TUNIS: Aid workers accused of assisting irregular migration to Tunisia went on trial on Monday, as Amnesty International criticized what it called “the relentless criminalization of civil society” in the country.
Six staff members of the Tunisian branch of the France Terre d’Asile aid group, along with 17 municipal workers from the eastern city of Sousse, face charges of sheltering migrants and facilitating their “illegal entry and residence.”

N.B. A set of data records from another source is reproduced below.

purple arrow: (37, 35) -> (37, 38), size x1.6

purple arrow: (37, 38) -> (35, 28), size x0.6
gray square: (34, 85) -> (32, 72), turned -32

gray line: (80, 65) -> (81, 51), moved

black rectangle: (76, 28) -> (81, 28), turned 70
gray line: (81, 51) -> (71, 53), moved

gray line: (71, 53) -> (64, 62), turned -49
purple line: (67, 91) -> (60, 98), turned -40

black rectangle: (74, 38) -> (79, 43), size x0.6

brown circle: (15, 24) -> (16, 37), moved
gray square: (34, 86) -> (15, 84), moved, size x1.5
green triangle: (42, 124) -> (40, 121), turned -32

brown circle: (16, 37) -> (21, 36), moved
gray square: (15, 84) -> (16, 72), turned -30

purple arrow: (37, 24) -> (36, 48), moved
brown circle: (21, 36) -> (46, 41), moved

If convicted, they face up to 10 years in prison.
Migration is a sensitive issue in Tunisia, a key transit point for tens of thousands of people seeking to reach Europe each year.
A former head of Terre d’Asile Tunisie, Sherifa Riahi, is among the accused and has been detained for more than 19 months, according to her lawyer Abdellah Ben Meftah.

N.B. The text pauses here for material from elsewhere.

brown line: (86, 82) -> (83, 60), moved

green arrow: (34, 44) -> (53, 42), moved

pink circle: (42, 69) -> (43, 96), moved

He told AFP that the accused had carried out their work as part of a project approved by the state and in “direct coordination” with the government.
Amnesty denounced what it described as a “bogus criminal trial” and called on Tunisian authorities to drop the charges.
“They are being prosecuted simply for their legitimate work providing vital assistance and protection to refugees, asylum seekers and migrants in precarious situations,” Sara Hashash, Amnesty’s deputy MENA chief, said in the statement.
The defendants were arrested in May 2024 along with about a dozen humanitarian workers, including anti-racism pioneer Saadia Mosbah, whose trial is set to start later this month.
In February 2023, President Kais Saied said “hordes of illegal migrants,” many from sub-Saharan Africa, posed a demographic threat to the Arab-majority country.
His speech triggered a series of racially motivated attacks as thousands of sub-Saharan African migrants in Tunisia were pushed out of their homes and jobs.
Thousands were repatriated or attempted to cross the Mediterranean, while others were expelled to the desert borders with Algeria and Libya, where at least a hundred died that summer.
This came as the European Union boosted efforts to curb arrivals on its southern shores, including a 255-million-euro ($290-million) deal with Tunis.